Task >> Scan the material below for the word "sampai", then copy every line in which it appears.

+--

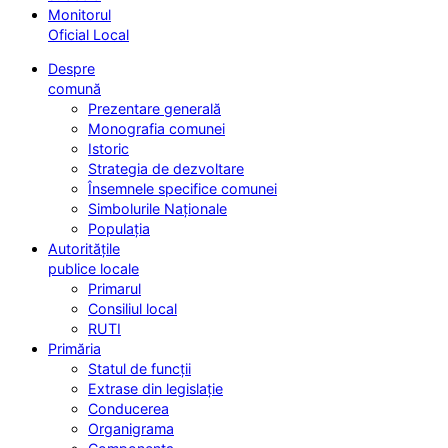
Monitorul
Oficial Local
Despre
comună
Prezentare generală
Monografia comunei
Istoric
Strategia de dezvoltare
Însemnele specifice comunei
Simbolurile Naționale
Populația
Autoritățile
publice locale
Primarul
Consiliul local
RUTI
Primăria
Statul de funcții
Extrase din legislație
Conducerea
Organigrama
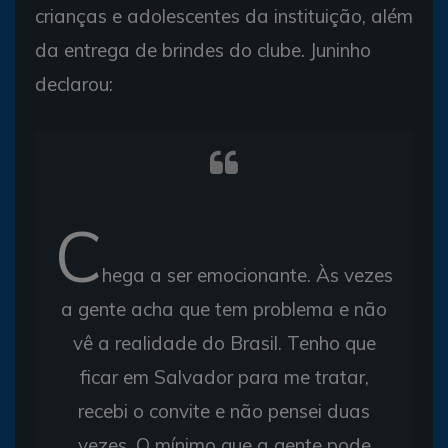
crianças e adolescentes da instituição, além
da entrega de brindes do clube. Juninho
declarou:
C
hega a ser emocionante. Às vezes
a gente acha que tem problema e não
vê a realidade do Brasil. Tenho que
ficar em Salvador para me tratar,
recebi o convite e não pensei duas
vezes. O mínimo que a gente pode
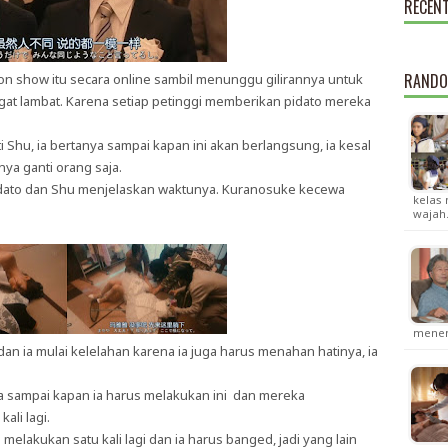
RECEN
RANDO
n show itu secara online sambil menunggu gilirannya untuk
angat lambat. Karena setiap petinggi memberikan pidato mereka
 Shu, ia bertanya sampai kapan ini akan berlangsung, ia kesal
ya ganti orang saja.
idato dan Shu menjelaskan waktunya. Kuranosuke kecewa
kelas
wajah
menem
an ia mulai kelelahan karena ia juga harus menahan hatinya, ia
ya sampai kapan ia harus melakukan ini dan mereka
li lagi.
melakukan satu kali lagi dan ia harus banged, jadi yang lain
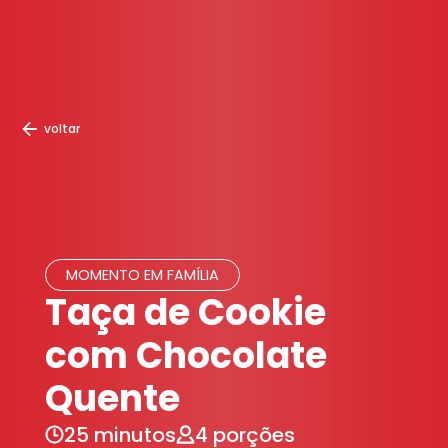
voltar
MOMENTO EM FAMÍLIA
Taça de Cookie
com Chocolate
Quente
25 minutos
4 porções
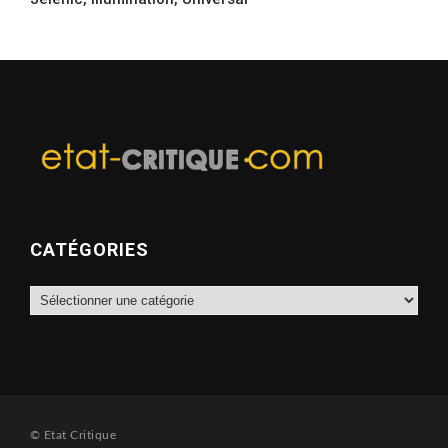
CATÉGORIES
Catégories
© Etat Critique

+--

Your solution >>
 Shu, ia bertanya sampai kapan ini akan berlangsung, ia kesal
ya sampai kapan ia harus melakukan ini dan mereka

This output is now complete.